Solved strategic, investment and operational challenges through the quantification and valuation of organisations’ dependencies on natural capital
Incentivised environmental improvements through the design of innovative ‘Payments for Ecosystem Services’ schemes, delivering over GBP500 million of cost savings for businesses and their customers
2. Underpinning research
The LEEP Institute is a world-leader in the development of the ‘Natural Capital Approach’ (NCA) [3.1], a transformative framework for decision-making with regards to the natural environment. The NCA characterises the natural environment as a stock of valuable capital from which an array of services flow (e.g. clean water, carbon sequestration, recreational greenspace, etc.). These ‘ecosystem services’ support both economic activity and human wellbeing but, being delivered outside markets, do not command prices. As such, their value can be overlooked in public and private sector investment and decision-making. The NCA seeks to quantify and value these services and use that information to guide decisions towards the optimal and sustainable use of natural capital.
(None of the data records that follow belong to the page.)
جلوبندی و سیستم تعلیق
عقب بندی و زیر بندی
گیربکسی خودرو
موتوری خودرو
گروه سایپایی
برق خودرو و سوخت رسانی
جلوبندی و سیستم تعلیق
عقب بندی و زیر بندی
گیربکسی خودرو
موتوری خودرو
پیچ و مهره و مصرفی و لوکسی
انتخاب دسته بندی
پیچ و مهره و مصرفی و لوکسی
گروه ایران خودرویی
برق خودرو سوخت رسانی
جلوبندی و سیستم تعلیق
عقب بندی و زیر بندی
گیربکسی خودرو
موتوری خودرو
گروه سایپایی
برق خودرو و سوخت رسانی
LEEP research has been influential in the widespread adoption of the NCA through a number of channels. It has: (i) provided robust evidence regarding the magnitude of natural capital values, e.g. through the development of tools such as ORVaL [3.2]; (ii) developed innovative mechanisms and schemes designed to address natural capital problems, bringing about natural capital change; (iii) demonstrated application of the NCA in practice to transform public and business decision-making.
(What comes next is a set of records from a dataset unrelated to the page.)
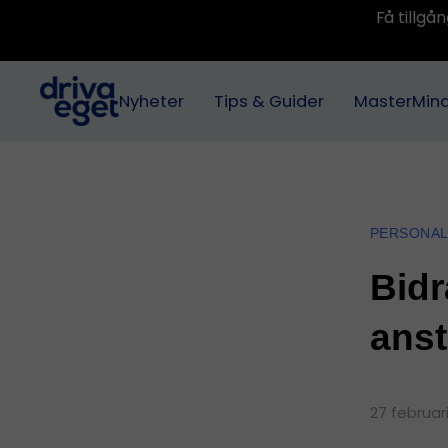
Få tillg
Nyheter
Tips & Guider
MasterMin
PERSONA
Bidr
anst
27 februar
LEEP research has been pivotal in developing the international understanding and application of the NCA. Bateman & Mace [3.1] present a framework for natural capital analysis and decision-making that links ecological and economic perspectives. The framework unites and clarifies sometimes disparate understandings of the approach that have emerged over recent years.
LEEP research has also made pioneering contributions to the development of accessible forms of natural capital valuation tools and techniques, which have enabled public and private sector practitioners to more readily adopt natural capital approaches. Day developed the world-leading Outdoor Recreation Valuation (ORVal) model. Unique in both scale and detail, ORVal estimates the daily visit choices of every adult in England and Wales to every publicly accessible greenspace site. The model delivers estimates of both the demand for access to the outdoors and the value generated by that access. ORVal was used by Day in 2020 to analyse the value of greenspace under COVID-19 pandemic lockdown [3.2]. An open-access, online version of ORVal is available at: https://www.leep.exeter.ac.uk/orval/.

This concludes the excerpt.